INDONESIA:The basement car park at the Metropolitan medical centre was in a state of barely controlled chaos.
Bruised, bloodied and bandaged victims of yesterday's bombing of the Australian embassy were lying on stretchers, slumped in chairs or wandering around, shocked and confused by what had happened to them.
Surrounding them were the remnants of a hospital struggling to cope with the rush of casualties. Bowls of blood-soaked water and bandages congealed with flesh and blood littered the floor.
In one tiny office, the most badly injured were being attached to drips, while in another three bodies had been laid out.
The bloodstained sheets covering them were regularly pulled back for the benefit of the numerous television camera crews swarming through the area. "It's crazy here," said Sri Rudiawati, a nurse. "We have treated more than 50 people in about 45 minutes and still they are coming. I don't know how much longer we can go on like this for."
By the end of the day, staff at the centre, five buildings away from the embassy, would have treated about 100 people. The casualty toll was nine dead and more than 180 injured. Jeri Langi (46), a marketing executive, was gingerly touching the points on his head where shards of glass from his car windows had been embedded.
"I was trying to do a U-turn near the embassy when suddenly I heard a big bang and the whole place blew up," he said. "Then all the glass in the car shattered and the car stopped.
"I cried out, 'God help me!' I thought I was finished.

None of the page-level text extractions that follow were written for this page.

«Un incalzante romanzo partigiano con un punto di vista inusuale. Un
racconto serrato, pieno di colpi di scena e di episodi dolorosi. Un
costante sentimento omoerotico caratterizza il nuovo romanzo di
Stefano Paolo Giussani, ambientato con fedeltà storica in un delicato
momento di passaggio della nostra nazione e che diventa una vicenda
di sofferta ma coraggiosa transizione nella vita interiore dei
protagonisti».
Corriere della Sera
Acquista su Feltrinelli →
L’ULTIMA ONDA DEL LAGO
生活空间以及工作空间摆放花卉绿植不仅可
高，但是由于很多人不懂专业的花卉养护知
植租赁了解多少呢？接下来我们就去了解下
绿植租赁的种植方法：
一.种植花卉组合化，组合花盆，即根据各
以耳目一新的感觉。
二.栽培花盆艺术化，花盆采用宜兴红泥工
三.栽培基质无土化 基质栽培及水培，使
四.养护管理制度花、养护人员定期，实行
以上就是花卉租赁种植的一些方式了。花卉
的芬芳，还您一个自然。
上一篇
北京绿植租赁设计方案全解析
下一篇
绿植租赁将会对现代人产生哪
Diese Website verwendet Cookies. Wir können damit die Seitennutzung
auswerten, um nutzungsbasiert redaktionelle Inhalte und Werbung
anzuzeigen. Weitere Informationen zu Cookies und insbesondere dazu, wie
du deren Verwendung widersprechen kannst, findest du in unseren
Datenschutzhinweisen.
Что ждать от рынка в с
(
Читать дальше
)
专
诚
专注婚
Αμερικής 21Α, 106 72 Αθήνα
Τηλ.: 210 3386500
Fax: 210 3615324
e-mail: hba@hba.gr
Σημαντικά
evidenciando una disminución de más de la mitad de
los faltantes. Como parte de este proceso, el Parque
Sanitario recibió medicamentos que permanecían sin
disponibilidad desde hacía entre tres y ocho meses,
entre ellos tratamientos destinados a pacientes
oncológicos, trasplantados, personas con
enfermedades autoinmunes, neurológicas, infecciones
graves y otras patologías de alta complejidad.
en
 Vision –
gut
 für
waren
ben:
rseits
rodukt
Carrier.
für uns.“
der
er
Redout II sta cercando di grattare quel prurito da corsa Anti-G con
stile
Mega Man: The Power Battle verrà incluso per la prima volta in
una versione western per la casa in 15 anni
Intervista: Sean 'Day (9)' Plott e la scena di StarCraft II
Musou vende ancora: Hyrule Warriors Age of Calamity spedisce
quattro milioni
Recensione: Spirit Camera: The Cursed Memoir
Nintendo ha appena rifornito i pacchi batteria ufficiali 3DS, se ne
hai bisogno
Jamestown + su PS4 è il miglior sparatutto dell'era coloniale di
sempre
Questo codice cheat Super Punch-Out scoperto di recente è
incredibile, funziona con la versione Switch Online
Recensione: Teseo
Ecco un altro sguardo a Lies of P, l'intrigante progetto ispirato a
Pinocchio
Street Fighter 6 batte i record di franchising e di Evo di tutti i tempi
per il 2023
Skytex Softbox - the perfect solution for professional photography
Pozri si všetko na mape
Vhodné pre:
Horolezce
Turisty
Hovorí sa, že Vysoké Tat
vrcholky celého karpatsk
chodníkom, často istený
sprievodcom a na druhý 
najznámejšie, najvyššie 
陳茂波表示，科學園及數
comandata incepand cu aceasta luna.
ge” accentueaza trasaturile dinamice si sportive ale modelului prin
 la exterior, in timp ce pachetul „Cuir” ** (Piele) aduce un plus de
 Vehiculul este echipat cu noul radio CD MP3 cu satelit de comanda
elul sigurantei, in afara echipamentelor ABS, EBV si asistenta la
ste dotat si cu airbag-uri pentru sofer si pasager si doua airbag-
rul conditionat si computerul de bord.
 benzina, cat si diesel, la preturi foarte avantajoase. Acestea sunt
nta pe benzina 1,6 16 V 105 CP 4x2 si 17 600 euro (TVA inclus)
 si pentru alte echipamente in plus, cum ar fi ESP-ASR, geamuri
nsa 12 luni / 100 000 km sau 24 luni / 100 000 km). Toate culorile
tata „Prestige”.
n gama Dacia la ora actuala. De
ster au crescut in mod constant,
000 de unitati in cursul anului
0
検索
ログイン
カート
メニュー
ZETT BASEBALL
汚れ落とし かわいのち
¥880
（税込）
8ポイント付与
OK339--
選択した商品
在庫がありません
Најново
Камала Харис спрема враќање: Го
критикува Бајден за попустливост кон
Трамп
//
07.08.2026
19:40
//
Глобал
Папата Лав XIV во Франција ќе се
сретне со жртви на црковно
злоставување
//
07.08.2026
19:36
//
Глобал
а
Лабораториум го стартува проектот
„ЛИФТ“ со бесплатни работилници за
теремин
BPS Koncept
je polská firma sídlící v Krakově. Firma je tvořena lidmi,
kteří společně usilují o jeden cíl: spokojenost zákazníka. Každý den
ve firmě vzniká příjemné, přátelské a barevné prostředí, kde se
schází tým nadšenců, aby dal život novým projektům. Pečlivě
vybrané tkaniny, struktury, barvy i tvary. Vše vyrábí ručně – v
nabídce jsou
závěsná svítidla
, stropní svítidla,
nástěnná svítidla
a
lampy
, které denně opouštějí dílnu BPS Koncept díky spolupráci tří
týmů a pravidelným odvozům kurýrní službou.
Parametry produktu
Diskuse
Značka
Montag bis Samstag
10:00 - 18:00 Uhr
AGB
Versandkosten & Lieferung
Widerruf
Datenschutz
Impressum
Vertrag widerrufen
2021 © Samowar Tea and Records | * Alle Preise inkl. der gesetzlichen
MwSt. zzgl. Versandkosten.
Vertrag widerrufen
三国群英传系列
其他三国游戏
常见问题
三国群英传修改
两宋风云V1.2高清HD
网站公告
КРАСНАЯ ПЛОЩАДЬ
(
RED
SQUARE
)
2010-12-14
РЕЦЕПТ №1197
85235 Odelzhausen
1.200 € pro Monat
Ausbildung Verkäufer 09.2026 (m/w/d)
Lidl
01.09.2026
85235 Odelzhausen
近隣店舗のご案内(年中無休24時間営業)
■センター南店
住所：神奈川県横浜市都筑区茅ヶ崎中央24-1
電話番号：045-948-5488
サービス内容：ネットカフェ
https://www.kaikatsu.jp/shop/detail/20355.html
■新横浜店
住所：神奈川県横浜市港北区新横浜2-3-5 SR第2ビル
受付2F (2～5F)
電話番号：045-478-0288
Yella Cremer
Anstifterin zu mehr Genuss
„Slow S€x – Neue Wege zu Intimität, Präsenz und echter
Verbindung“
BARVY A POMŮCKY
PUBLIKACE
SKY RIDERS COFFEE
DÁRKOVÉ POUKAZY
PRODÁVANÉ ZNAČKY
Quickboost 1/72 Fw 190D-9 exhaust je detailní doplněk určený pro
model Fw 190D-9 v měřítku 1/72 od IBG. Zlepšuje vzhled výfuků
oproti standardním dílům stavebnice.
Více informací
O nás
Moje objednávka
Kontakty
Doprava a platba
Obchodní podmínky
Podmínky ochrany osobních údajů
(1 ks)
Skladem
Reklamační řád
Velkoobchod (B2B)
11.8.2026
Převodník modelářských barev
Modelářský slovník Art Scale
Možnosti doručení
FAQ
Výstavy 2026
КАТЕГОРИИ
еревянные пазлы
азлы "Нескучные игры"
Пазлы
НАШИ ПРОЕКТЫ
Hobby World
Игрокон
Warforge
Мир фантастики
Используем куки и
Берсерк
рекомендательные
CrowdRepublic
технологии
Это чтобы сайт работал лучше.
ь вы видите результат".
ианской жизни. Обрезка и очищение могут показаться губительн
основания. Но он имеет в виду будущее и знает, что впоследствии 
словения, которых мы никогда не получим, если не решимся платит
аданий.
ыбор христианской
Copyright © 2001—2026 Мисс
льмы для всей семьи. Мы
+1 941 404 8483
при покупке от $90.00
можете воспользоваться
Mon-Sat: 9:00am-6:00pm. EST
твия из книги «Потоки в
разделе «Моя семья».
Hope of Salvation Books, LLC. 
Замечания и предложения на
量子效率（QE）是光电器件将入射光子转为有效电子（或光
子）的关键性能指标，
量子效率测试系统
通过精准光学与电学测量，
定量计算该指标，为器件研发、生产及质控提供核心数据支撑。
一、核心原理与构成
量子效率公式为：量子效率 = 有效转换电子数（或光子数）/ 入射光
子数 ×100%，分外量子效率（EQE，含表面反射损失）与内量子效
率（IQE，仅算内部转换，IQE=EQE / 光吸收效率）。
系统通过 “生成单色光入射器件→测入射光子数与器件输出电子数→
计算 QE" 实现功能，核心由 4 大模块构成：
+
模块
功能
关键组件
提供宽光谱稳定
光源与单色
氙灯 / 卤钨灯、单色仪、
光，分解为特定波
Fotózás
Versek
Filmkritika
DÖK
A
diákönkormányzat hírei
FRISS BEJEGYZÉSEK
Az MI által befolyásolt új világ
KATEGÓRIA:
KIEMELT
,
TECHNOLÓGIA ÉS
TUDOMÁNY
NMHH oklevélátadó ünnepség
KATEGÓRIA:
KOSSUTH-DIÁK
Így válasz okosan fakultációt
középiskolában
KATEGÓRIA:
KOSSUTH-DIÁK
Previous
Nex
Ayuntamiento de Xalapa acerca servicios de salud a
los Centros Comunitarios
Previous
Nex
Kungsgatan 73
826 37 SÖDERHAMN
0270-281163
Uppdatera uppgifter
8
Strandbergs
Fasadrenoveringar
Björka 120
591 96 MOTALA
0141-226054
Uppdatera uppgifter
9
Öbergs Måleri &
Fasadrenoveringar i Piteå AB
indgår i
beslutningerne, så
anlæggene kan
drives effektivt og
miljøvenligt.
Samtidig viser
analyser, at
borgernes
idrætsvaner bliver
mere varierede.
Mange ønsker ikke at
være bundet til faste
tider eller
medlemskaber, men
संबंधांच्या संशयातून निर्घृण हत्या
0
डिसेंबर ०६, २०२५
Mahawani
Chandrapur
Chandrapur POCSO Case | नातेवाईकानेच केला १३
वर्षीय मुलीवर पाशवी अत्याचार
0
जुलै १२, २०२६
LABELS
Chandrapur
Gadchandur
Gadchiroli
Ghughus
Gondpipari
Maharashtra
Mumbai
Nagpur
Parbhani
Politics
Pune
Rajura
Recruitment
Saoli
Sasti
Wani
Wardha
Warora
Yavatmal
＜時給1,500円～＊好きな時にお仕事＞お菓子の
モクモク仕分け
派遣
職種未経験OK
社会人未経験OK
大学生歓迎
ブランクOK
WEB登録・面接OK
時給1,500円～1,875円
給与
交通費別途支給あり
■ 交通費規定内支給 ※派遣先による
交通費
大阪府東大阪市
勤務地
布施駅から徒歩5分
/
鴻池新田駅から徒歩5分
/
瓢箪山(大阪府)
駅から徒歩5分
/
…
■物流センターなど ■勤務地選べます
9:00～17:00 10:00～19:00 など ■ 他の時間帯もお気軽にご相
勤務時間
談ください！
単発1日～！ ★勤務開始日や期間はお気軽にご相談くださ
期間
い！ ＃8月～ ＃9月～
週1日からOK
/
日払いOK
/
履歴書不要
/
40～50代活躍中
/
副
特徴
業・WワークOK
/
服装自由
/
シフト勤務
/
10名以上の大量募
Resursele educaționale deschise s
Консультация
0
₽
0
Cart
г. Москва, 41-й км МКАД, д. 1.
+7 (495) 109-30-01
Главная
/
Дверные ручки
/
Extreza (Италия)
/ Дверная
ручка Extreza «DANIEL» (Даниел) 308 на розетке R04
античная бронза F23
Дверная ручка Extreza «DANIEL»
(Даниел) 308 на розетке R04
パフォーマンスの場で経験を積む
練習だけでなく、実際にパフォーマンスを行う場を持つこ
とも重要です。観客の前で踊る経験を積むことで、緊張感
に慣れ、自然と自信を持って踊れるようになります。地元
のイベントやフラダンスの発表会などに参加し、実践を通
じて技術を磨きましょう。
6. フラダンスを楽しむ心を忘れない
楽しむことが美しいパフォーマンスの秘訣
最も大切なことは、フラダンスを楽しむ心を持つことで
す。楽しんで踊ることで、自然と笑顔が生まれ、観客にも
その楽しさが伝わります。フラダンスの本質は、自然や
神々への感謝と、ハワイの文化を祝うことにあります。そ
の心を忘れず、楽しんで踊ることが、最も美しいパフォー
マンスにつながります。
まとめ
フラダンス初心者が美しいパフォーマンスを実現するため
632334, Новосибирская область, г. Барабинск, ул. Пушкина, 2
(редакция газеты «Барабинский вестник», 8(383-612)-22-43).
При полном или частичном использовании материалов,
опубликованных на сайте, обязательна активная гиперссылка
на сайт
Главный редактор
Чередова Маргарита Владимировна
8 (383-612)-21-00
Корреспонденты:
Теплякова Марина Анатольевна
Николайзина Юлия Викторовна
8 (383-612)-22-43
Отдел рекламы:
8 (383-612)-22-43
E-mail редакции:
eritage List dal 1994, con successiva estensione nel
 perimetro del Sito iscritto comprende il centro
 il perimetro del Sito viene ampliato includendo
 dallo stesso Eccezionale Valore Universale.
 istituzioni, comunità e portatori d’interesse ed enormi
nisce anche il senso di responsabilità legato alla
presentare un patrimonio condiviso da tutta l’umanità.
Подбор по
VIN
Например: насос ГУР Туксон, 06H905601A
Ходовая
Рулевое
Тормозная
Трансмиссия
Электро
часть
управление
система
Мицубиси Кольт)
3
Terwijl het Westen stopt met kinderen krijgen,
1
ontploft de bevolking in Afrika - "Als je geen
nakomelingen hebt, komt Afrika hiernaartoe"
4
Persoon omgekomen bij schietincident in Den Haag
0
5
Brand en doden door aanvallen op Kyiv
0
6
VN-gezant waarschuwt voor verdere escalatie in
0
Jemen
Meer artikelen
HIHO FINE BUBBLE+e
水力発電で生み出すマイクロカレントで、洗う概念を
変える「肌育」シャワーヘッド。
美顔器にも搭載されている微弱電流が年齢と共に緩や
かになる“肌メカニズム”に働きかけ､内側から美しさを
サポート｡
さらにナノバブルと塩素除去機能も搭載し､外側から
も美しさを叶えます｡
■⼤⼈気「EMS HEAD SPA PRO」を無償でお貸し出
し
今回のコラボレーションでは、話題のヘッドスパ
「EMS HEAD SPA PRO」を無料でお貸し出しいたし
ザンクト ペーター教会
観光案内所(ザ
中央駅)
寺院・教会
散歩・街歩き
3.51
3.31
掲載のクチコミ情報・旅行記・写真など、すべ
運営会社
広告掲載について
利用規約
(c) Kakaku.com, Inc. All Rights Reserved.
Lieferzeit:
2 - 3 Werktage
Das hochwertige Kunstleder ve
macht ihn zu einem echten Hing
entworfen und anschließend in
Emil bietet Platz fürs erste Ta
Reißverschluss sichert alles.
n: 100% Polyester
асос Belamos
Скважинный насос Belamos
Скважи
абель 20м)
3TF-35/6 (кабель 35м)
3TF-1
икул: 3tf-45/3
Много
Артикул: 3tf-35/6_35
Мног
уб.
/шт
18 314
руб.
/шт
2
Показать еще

I don't know where the bomb came from, I was so confused." He said he got out of his car into a scene of mayhem. "I saw lots of legs separated [from their] bodies. Hands and arms were also separated. I don't know how many, but it was a lot." Helped by passers-by, Mr Jeri was taken to the nearby hospital. Even though he was one of the first to arrive, he was taken to the car-park because there was nowhere else to put him.
As in all the buildings in the neighbourhood, all the windows in the seven-storey hospital on the side nearest the embassy were blown out. On the road the situation was equally chaotic. The 10-lane Rasuna Said street, one of the two main arteries through Jakarta's business district, was a carpet of broken glass, fallen leaves and branches and the occasional body part.
Thousands of workers from devastated office blocks lined the road, trying to find friends and colleagues from whom they had been separated, unhappy with the police trying to keep them back from the bomb site. "Give me a signal. Give me a signal," Erwien Kurniawan shouted at his mobile phone. "I need to call my wife. I need to tell her I'm OK."
Three Indonesian staff from the embassy were consoling each other. "We're just in such shock," said one of the women, who was shaking. "As I left the building I saw this dead woman under a pile of newspaper. She must have just collected her visa and was leaving the building.
"Next to her was her young son, crying like crazy. I don't know how come she died and he survived. Maybe she shielded him from the blast." Perhaps the luckiest of the survivors were Suri Rahayi (28) and Budi Hariyanto (30), who had just left the embassy compound after collecting visas.
"We were perhaps 10 steps from the gate when I saw this flash of light, and so we immediately threw ourselves to the ground," Ms Suri said. "That saved our lives, because there was then this huge explosion and bits of glass up to a metre long started falling. It was like rain." Mr Budi said: "After the explosion we got up and ran for safety."